Large deviation properties of the empirical measure of a metastable small noise diffusion
Paul Dupuis, Guo-Jhen Wu

TL;DR
This paper develops large deviation approximations for the empirical measure of small noise diffusions, utilizing Freidlin-Wentzell theory and quasipotentials to analyze metastable states and transition rates, aiding Monte Carlo scheme design.
Contribution
It introduces new large deviation results for empirical measures of small noise diffusions, with applications to Monte Carlo algorithms and metastability analysis.
Findings
Large deviation limits for integrals over empirical measures are established.
First and second moments of integrals are expressed in terms of quasipotentials.
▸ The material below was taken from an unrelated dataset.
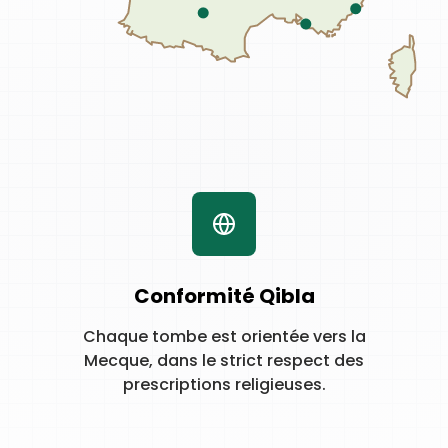
Conformité Qibla
Chaque tombe est orientée vers la
Mecque, dans le strict respect des
prescriptions religieuses.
New techniques connect regenerative cycle estimates to empirical measure deviations.
Abstract
The aim of this paper is to develop tractable large deviation approximations for the empirical measure of a small noise diffusion. The starting point is the Freidlin-Wentzell theory, which shows how to approximate via a large deviation principle the invariant distribution of such a diffusion. The rate function of the invariant measure is formulated in terms of quasipotentials, quantities that measure the difficulty of a transition from the neighborhood of one metastable set to another. The theory provides an intuitive and useful approximation for the invariant measure, and along the way many useful related results (e.g., transition rates between metastable states) are also developed. With the specific goal of design of Monte Carlo schemes in mind, we prove large deviation limits for integrals with respect to the empirical measure, where the process is considered over a time interval…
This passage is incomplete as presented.